Zaledwie 4 lata temu w Europie nie było żadnego takiego obszaru, dziś mamy ich 13. Choć obszary te są różnego typu, ale łączy je to, co najważniejsze: rozgwieżdżone niebo oraz ludzie, którzy dostrzegają piękno tego nieba i chcą je zachować. Każdy obszar ciemnego nieba ma ten sam główny cel – powstrzymać światło „zalewające” noc. Celu tego nie można osiągnąć bez podniesienia świadomości skutków zanieczyszczenia światłem. Badania naukowe pokazują, że jest to jedna z najpoważniejszych form zanieczyszczenia środowiska naturalnego. Pod względem niesionych zagrożeń i zasięgu porównywane jest do chemicznego zanieczyszczenia atmosfery, wody i gleby. Niestety, społeczna świadomość istnienia tej formy zanieczyszczenia jest niska.
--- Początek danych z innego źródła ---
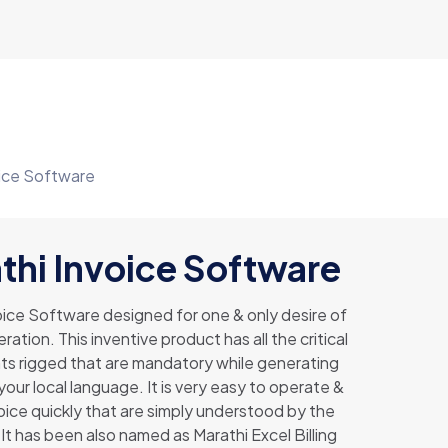
oice Software
thi Invoice Software
oice Software designed for one & only desire of
ration. This inventive product has all the critical
 rigged that are mandatory while generating
 your local language. It is very easy to operate &
ice quickly that are simply understood by the
It has been also named as Marathi Excel Billing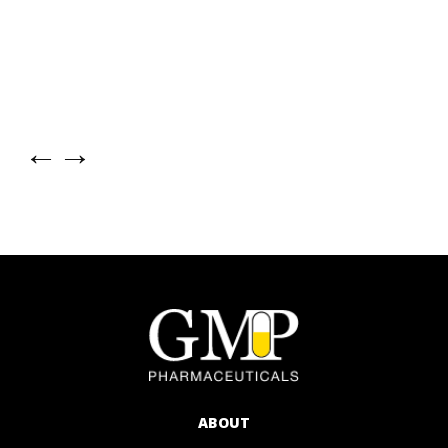
←
→
ABOUT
Jedną z przyczyn tego stanu jest niewystarczający przepływ wiedzy do społeczeństwa. Jednym z sposobów na zmianę tego stanu jest tworzenie obszarów ciemnego nieba. Takie miejsca doskonale nadają się do przekazywania wiedzy w przyjemny sposób, bo oglądanie pięknego, nocnego nieba staje się punktem wyjścia do mówienia o zanieczyszczeniu światłem.
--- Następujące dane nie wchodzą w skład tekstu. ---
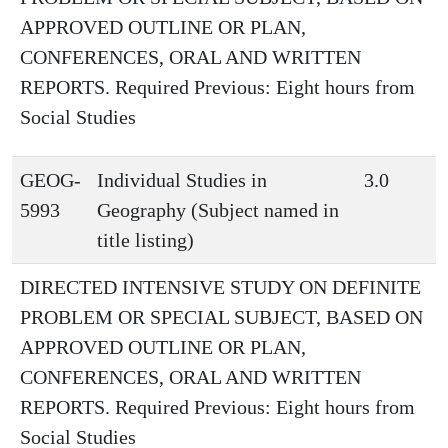
APPROVED OUTLINE OR PLAN,
CONFERENCES, ORAL AND WRITTEN
REPORTS. Required Previous: Eight hours from
Social Studies
GEOG-
Individual Studies in
3.0
5993
Geography (Subject named in
title listing)
DIRECTED INTENSIVE STUDY ON DEFINITE
PROBLEM OR SPECIAL SUBJECT, BASED ON
APPROVED OUTLINE OR PLAN,
CONFERENCES, ORAL AND WRITTEN
REPORTS. Required Previous: Eight hours from
Social Studies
Bieszczady, jak chyba żadne inne miejsce w Polsce, stały sie synonimem dzikiej przyrody. To również jedno z ostatnich miejsc w Europie, gdzie wciąż występuje prawdziwie ciemne niebo, wolne od zanieczyszczeń sztucznym światłem naszej cywilizacji. Naturalne ciemności to jeden z ekologicznych zasobów potrzebujących ochrony, należą bowiem do zagrożonych elementów środowiska naturalnego. Jednak gwiezdne niebo, tak jak i inne elementy bieszczadzkiej przyrody, wymaga ochrony. I po to by je chronić, w marcu 2013r. powołano do istnienia Park Gwiezdnego Nieba “Bieszczady”.
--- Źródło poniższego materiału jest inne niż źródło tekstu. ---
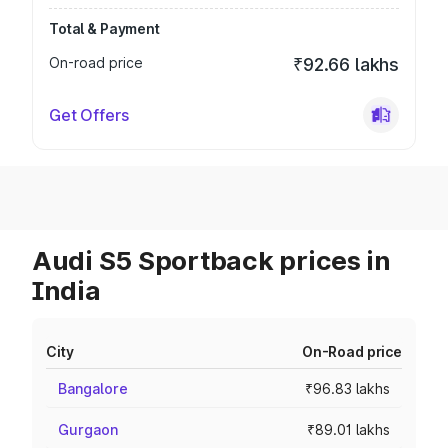
Total & Payment
On-road price
₹92.66 lakhs
Get Offers
Audi S5 Sportback prices in
India
City
On-Road price
Bangalore
₹96.83 lakhs
Gurgaon
₹89.01 lakhs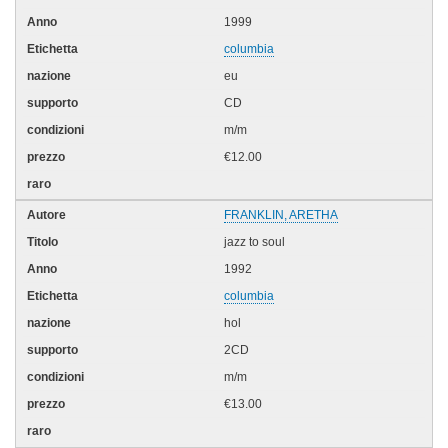
1999
columbia
eu
CD
m/m
€12.00
FRANKLIN, ARETHA
jazz to soul
1992
columbia
hol
2CD
m/m
€13.00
W celu utworzenia i utrzymania specjalnego obszaru ochrony Parku Gwiezdnego Nieba „Bieszczady” oraz promocji ciemnego nieba w Bieszczadach instytucje uczestniczące- partnerzy porozumienia, nawiązały współpracę i 8 marca 2013 roku w Lutowiskach podpisały memorandum o powołaniu parku.